15 Apr 2010
It's shaping up to be a dirty fight. The UK election has only just been called, but already the gloves are off. Yet, while the parties are showing their willingness to be sneaky, they're not being particularly clever about the way they use photographs.
First, there was the debacle about the appropriation, first by Labour then by the Tories, of a publicity image from the BBC's series Ashes to Ashes. At the same time that the Digital Economy Bill was going through the wash-up, the main parties displayed a callous disregard for copyright. Personally, I think they should have their Internet connections yanked.

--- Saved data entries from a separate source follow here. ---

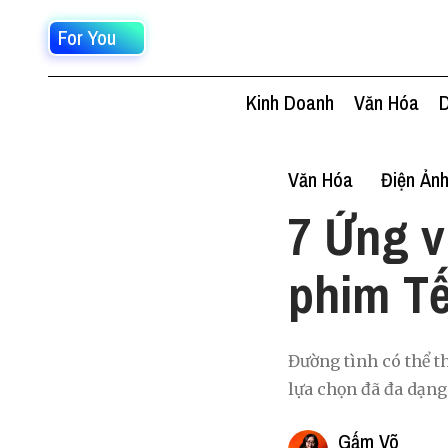
For You
Kinh Doanh
Văn Hóa
D
Văn Hóa
Điện Ản
7 Ứng v
phim Tế
Đường tình có thể t
lựa chọn đã đa dạng 
Gấm Võ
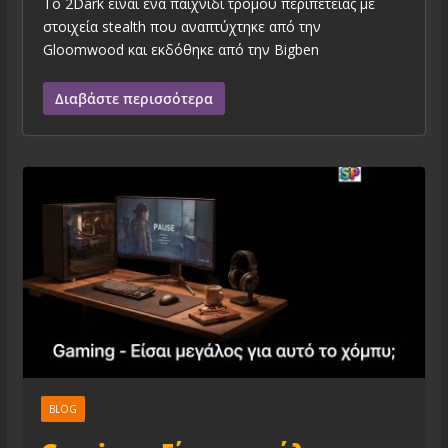
To 2Dark είναι ένα παιχνίδι τρόμου περιπέτειας με
στοιχεία stealth που αναπτύχτηκε από την
Gloomwood και εκδόθηκε από την Bigben
Διαβάστε περισσότερα
BLOG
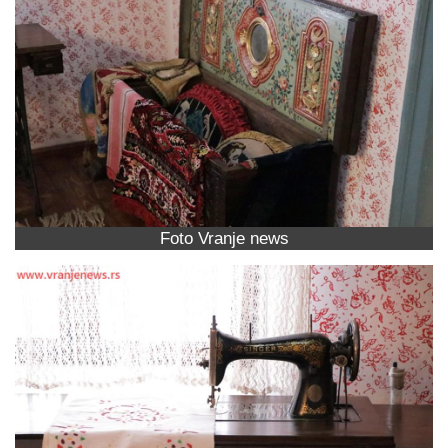
Foto Vranje news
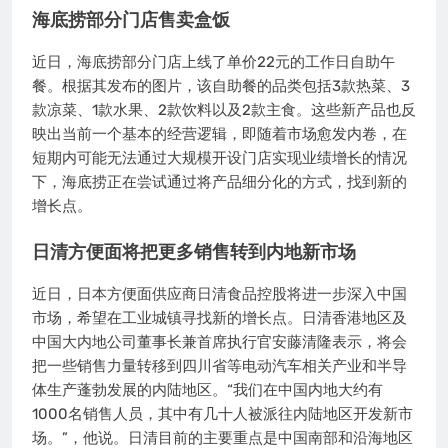
海底捞部分门店售卖盒饭
近日，海底捞部分门店上线了单价22元的工作日自助午
餐。根据其发布的图片，该自助餐的品类包括3款热菜、3
款凉菜、1款水果、2款饮料以及2款主食。这些新产品也反
映出当前一个基本的经营逻辑，即随着市场愈发内卷，在
短期内可能无法通过大规模开设门店实现业绩增长的情况
下，海底捞正在尝试通过将产品细分化的方式，找到新的
增长点。
日清方便面将把更多销售转到内地新市场
近日，日本方便面供应商日清食品控股将进一步深入中国
市场，希望在工业城镇寻找新的增长点。日清香港地区及
中国大内地公司董事长兼首席执行官安藤清隆表示，将会
把一些销售力量转移到四川省等电动汽车相关产业和半导
体生产蓬勃发展的内陆地区。“我们在中国内地大约有
1000名销售人员，其中有几十人被派往内陆地区开发新市
场。”，他说。日清目前的主要重点是中国南部和沿海地区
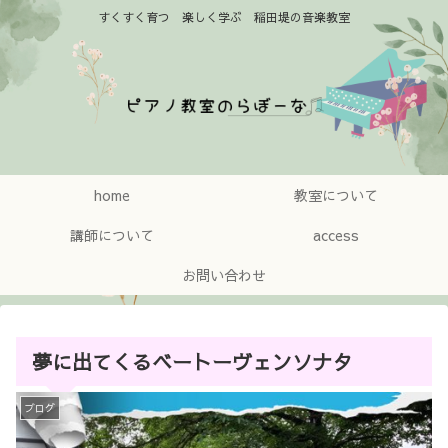
すくすく育つ 楽しく学ぶ 稲田堤の音楽教室
home
教室について
講師について
access
お問い合わせ
夢に出てくるベートーヴェンソナタ
ブログ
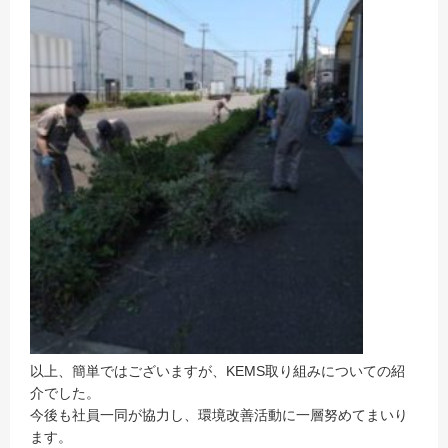
以上、簡単ではございますが、KEMS取り組みについての紹
介でした。
今後も社員一同が協力し、環境改善活動に一層努めてまいり
ます。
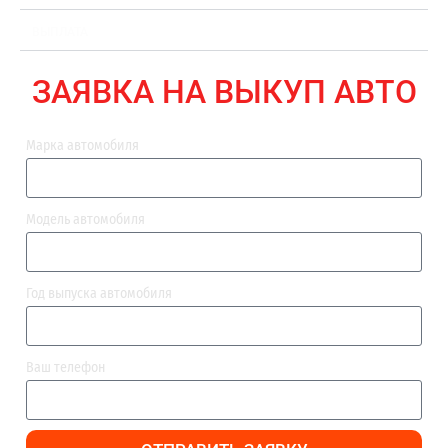
ВЫПЛАТА
ЗАЯВКА НА ВЫКУП АВТО
Марка автомобиля
Модель автомобиля
Год выпуска автомобиля
Ваш телефон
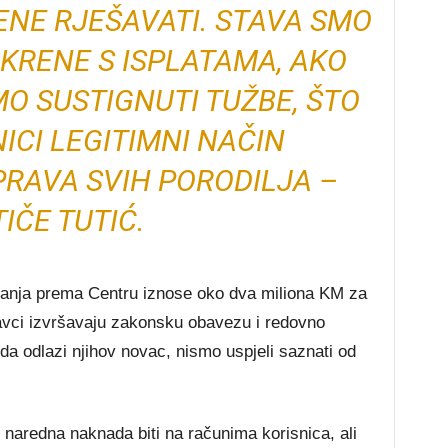
NE RJEŠAVATI. STAVA SMO
 KRENE S ISPLATAMA, AKO
O SUSTIGNUTI TUŽBE, ŠTO
ICI LEGITIMNI NAČIN
RAVA SVIH PORODILJA –
TIČE TUTIĆ.
anja prema Centru iznose oko dva miliona KM za
avci izvršavaju zakonsku obavezu i redovno
uda odlazi njihov novac, nismo uspjeli saznati od
e naredna naknada biti na računima korisnica, ali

Now it's Northern Ireland's turn.
The DUP ran a poster campaign featuring the image of a young woman and the text, "I want an MP who answers to us - not to the Tories" followed by "I'm voting DUP".

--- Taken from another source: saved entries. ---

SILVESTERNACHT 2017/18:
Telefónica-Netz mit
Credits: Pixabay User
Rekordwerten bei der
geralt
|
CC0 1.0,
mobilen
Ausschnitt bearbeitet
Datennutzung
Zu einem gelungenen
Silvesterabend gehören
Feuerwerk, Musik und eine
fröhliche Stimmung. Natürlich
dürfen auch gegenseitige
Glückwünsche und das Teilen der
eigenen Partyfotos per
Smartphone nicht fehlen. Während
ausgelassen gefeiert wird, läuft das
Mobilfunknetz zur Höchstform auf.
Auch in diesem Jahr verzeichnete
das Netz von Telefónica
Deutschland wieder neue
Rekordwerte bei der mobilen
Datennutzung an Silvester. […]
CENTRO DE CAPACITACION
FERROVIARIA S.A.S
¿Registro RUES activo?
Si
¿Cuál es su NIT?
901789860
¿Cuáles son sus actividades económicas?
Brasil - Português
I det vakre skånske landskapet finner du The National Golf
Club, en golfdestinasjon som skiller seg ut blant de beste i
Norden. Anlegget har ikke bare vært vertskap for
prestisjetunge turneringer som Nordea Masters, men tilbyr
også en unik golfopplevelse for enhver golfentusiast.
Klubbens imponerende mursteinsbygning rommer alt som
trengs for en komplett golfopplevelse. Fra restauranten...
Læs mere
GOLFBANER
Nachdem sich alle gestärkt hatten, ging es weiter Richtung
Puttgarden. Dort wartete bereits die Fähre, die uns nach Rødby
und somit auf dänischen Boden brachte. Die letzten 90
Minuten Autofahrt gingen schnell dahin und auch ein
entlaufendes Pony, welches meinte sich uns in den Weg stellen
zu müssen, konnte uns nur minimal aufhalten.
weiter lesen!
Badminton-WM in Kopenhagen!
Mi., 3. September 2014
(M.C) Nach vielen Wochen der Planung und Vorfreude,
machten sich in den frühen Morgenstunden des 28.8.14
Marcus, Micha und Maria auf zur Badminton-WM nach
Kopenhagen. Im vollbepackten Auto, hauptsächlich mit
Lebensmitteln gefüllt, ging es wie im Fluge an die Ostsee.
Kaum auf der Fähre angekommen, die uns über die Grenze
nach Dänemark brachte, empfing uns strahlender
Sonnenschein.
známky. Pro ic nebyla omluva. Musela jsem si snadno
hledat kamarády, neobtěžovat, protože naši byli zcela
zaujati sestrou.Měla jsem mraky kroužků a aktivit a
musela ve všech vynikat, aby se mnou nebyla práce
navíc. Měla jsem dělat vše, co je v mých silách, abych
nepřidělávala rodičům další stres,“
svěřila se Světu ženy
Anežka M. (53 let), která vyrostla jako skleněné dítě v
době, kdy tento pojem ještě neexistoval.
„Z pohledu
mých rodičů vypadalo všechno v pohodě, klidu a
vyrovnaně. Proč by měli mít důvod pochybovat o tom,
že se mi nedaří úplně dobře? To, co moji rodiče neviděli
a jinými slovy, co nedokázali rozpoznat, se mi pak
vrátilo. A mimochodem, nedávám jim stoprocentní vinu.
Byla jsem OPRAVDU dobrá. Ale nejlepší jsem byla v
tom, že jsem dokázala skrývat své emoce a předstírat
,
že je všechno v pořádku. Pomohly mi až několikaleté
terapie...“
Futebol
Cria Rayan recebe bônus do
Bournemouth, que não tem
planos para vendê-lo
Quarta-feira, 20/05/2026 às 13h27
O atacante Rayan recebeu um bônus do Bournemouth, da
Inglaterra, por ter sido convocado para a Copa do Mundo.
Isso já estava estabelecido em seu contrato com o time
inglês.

Well, fair enough, you might think. The woman has a perfect right to vote for whomever she wishes.
The more astute will think, "Well, she's obviously a model, but so what?" Quite.
The DUP's rivals, an alliance of the Conservatives and Unionists, thought the same. Not only that, they found the photolibrary from which the DUP had licensed the image. And they grabbed another image, clearly from the same session, and ran their own poster:
Oops. So, how could the DUP have avoided this subversion of its campaign?

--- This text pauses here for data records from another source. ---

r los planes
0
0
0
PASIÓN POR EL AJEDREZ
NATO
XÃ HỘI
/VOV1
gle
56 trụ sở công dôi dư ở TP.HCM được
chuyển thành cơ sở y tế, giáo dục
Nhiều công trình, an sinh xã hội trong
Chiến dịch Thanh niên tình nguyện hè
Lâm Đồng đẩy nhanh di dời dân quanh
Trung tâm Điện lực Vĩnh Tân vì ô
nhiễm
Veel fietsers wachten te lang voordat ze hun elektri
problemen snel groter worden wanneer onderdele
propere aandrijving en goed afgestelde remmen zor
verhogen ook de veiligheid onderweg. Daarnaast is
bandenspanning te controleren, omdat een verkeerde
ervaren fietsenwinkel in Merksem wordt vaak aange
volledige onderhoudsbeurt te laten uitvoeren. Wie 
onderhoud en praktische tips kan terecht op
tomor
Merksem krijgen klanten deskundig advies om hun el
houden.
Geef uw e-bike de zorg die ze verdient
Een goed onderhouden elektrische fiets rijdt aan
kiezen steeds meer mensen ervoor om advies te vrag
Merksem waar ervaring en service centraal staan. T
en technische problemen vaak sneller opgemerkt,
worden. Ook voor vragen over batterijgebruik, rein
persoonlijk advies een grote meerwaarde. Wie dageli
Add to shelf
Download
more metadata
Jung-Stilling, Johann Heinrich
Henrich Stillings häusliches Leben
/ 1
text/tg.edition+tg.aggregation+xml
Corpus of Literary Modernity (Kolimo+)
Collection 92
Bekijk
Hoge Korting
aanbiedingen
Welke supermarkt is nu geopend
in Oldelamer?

Easy. The party could have hired a photographer to do a commissioned shoot. That way, they could have controlled the use of all the images from the session. By paying a decent fee to a professional photographer, they could have obtained exclusive rights to the images - at least for a sufficiently long period.
I don't know why they didn't do this, but I'm prepared to guess. They were too tight-fisted.
So they went to a stock library. And don't get me wrong - stock libraries are fine things. I make part of my living selling images through Alamy. But it's all about using the most appropriate method for acquiring the images you need.
It is possible, even when buying stock imagery, to negotiate exclusive rights to a set of images. Naturally, it costs more than buying non-exclusive rights to a single picture - but look at the trouble that can cause.
It's so easy, now, to buy the use of an image from an online library. And so cheap. But that doesn't necessarily make it sensible. I guess you get what you pay for.